Dans un contexte de vigilance sanitaire accrue, le Président de la République démocratique du Congo (RDC), Félix-Antoine Tshisekedi Tshilombo, a présidé mercredi 27 mai 2026 une réunion de crise consacrée à l’évaluation de la situation épidémiologique et à la coordination de la riposte nationale contre la maladie à virus Ebola. Cette rencontre de haut niveau intervient alors que le pays fait face à une recrudescence de la 17ᵉ épidémie, attribuée à la souche Bundibugyo, avec un risque de propagation nécessitant une réponse rapide et structurée.

À l’issue de cette réunion stratégique, le Chef de l’État a instruit la mise en œuvre immédiate d’un dispositif opérationnel renforcé, comprenant le déploiement coordonné des équipes médicales dans les zones affectées.
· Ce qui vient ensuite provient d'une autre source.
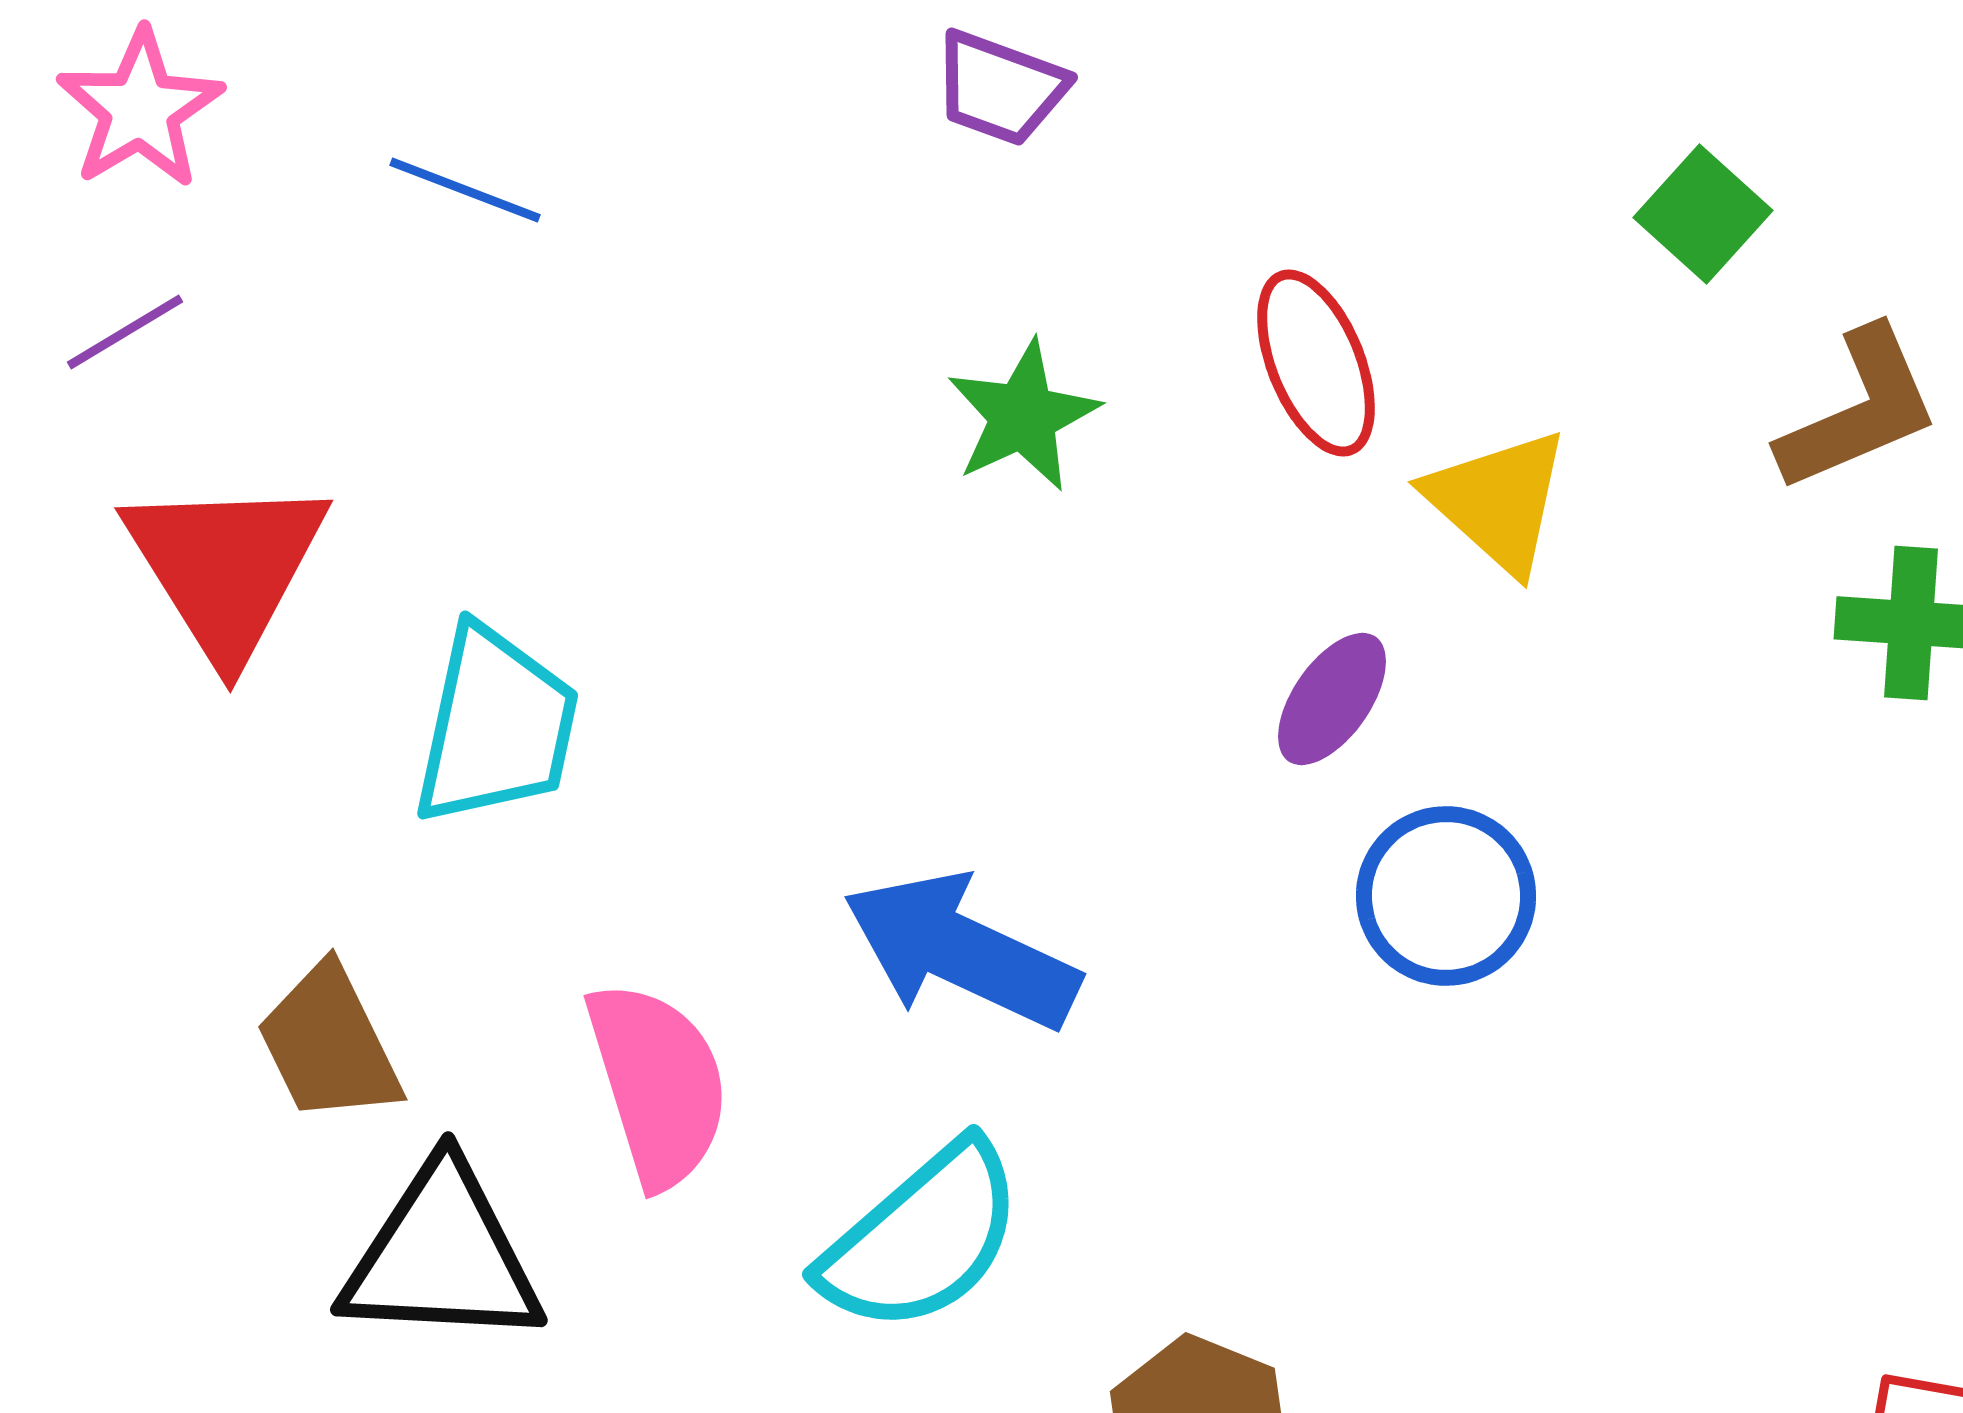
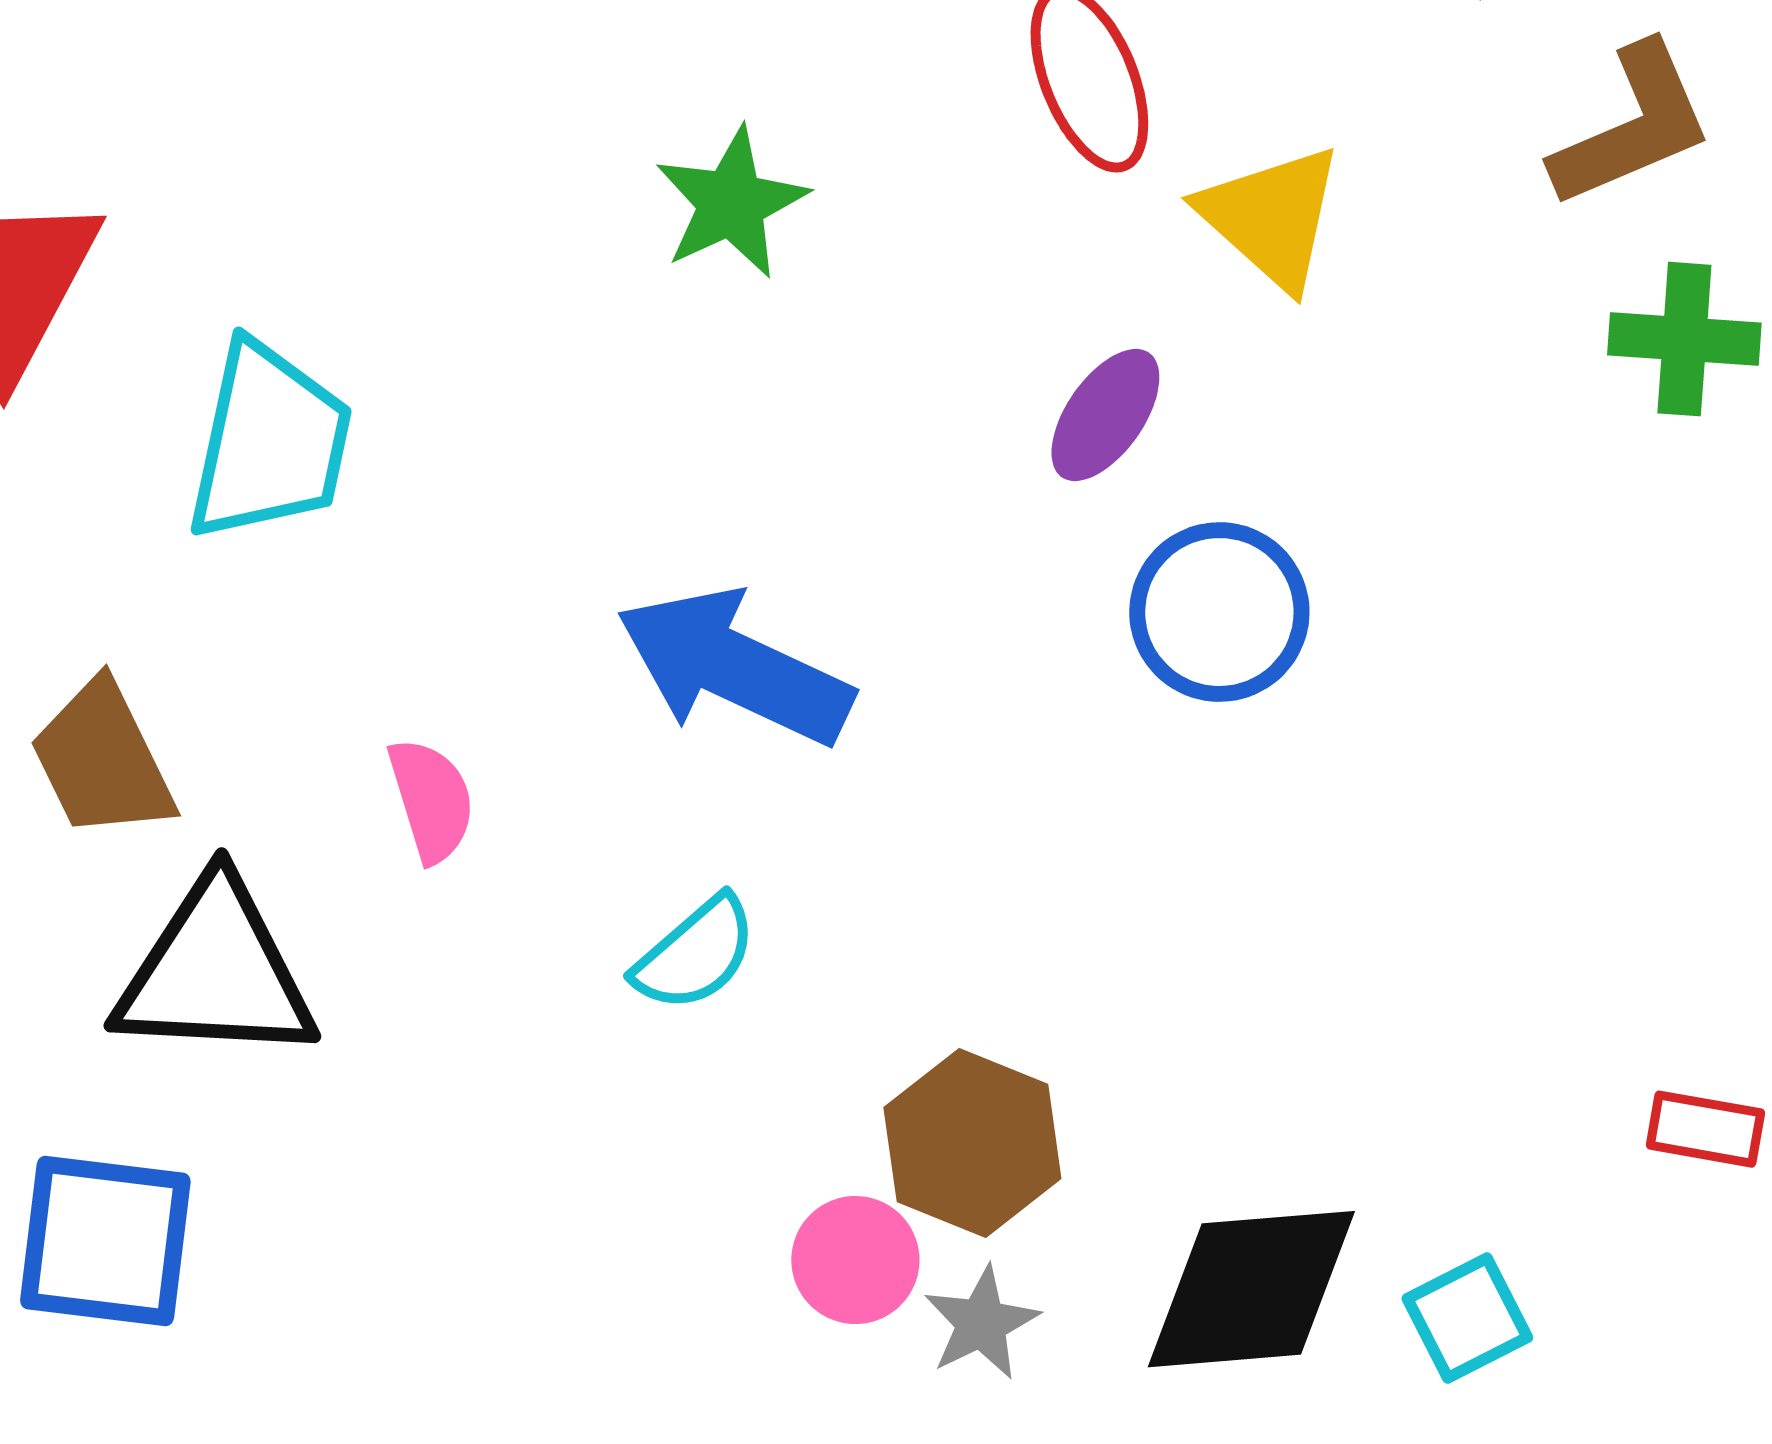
green star: (1023, 416) -> (731, 203), moved
pink semicircle: (658, 1084) -> (431, 800), size x0.6
cyan semicircle: (922, 1238) -> (695, 954), size x0.6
Il a insisté sur la nécessité d’une présence sanitaire effective et visible sur le terrain, soutenue par des unités mobiles de prise en charge afin d’accélérer l’intervention et d’améliorer l’accès aux soins.

Sur le volet de la surveillance sanitaire, les autorités ont placé le suivi épidémiologique au cœur de la riposte nationale. Les dispositifs de contrôle ont été renforcés aux points d’entrée, dans les zones de forte circulation et au sein des communautés à risque, avec pour objectif d’assurer une détection précoce des cas suspects et un traçage rigoureux des contacts.

Dans une perspective de prévention et de réduction de la transmission, les autorités sanitaires ont appelé à l’application stricte et systématique des mesures barrières. Celles-ci incluent notamment le lavage régulier des mains, le contrôle de la température corporelle et le renforcement des dispositifs sanitaires dans les espaces publics stratégiques, dans le but de limiter la propagation du virus.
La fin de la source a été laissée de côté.